Be willing to adjust your workout program for the heat. Many runners get frustrated with their slower times during the summer months, but that is normal, given the heat. You will run slower than usual in the heat. For every 5°F rise in temperature above 60°F, your running pace will slow by as much as 20 to 30 seconds per mile.

17. Check your meds and alcohol consumption.

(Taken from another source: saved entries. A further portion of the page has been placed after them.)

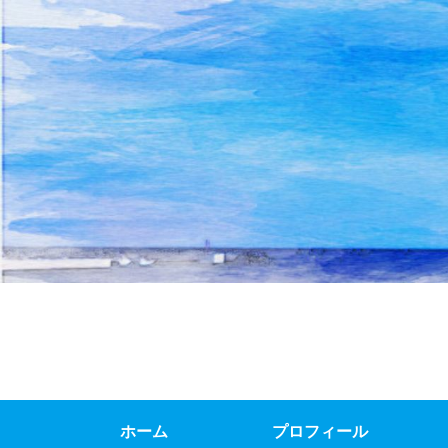
ホーム
プロフィール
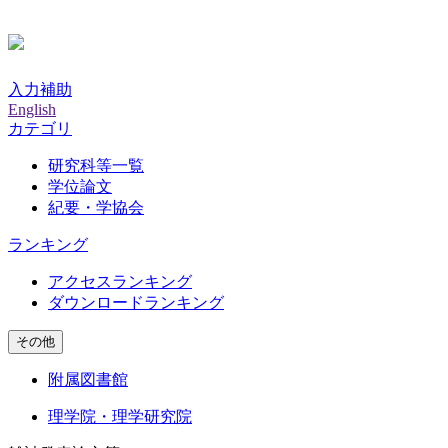
入力補助
English
カテゴリ
研究科等一覧
学位論文
紀要・学協会
ランキング
アクセスランキング
ダウンロードランキング
その他
附属図書館
理学院・理学研究院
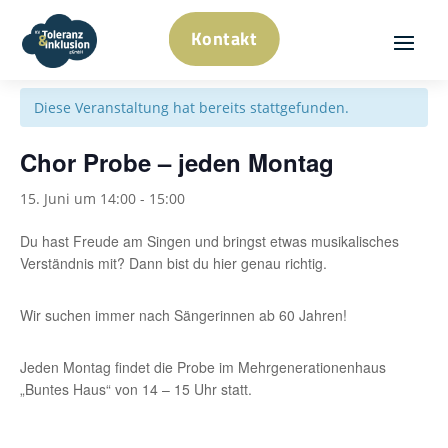
Kontakt
« Alle Veranstaltungen
Diese Veranstaltung hat bereits stattgefunden.
Chor Probe – jeden Montag
15. Juni um 14:00
-
15:00
Du hast Freude am Singen und bringst etwas musikalisches
Verständnis mit? Dann bist du hier genau richtig.
Wir suchen immer nach Sängerinnen ab 60 Jahren!
Jeden Montag findet die Probe im Mehrgenerationenhaus
„Buntes Haus“ von 14 – 15 Uhr statt.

Limit your alcohol intake during periods of high heat. Also, be aware of your medications and their possible effects on hydration. Alcohol, antihistamines, and antidepressants can have dehydrating effects. If possible, don’t consume dehydrating medications right before your run. Still take your prescription medications of course but talk with your doctor about any heat-related risks and how to mitigate them.

18. Consider your age.

Heat affects people more as they get older. Sweat glands become less efficient as we age. More than 80 percent of the estimated 12,000 people in the U.S. who die of heat-related causes annually are over age 60, according to Climate Central. If you’re at an increased risk of heat illness based on your age, talk with your doctor about when it’s too hot for you to exercise outside, and always err on the side of caution.

19. Know the signs of heat illness.

Signs of heat exhaustion and heat stroke include heavy sweating, cold, pale, and clammy skin, a fast, weak pulse, nausea, vomiting, muscle cramps, tiredness, weakness, dizziness, headaches, and fainting. If you experience any of these symptoms, move to a cool, dry place, drink water or a sports drink, and put cool, wet cloths on your body or take a cool bath. The signs of heat stroke include the same symptoms of heat exhaustion but more intense, with a high body temperature (103°F or higher), confusion, and losing consciousness. Call 911 for immediate assistance if you or someone you’re with has a heat stroke.

20. Exercise indoors.

If you’re in a heat wave that won’t relent or you must exercise during peak heat hours, then do an indoor workout. Run on the treadmill, lift weights, go to the gym, or do a HIIT workout at home. The key is to be flexible and stay protected from the most intense heat and humidity.

Happy running to you, and stay safe!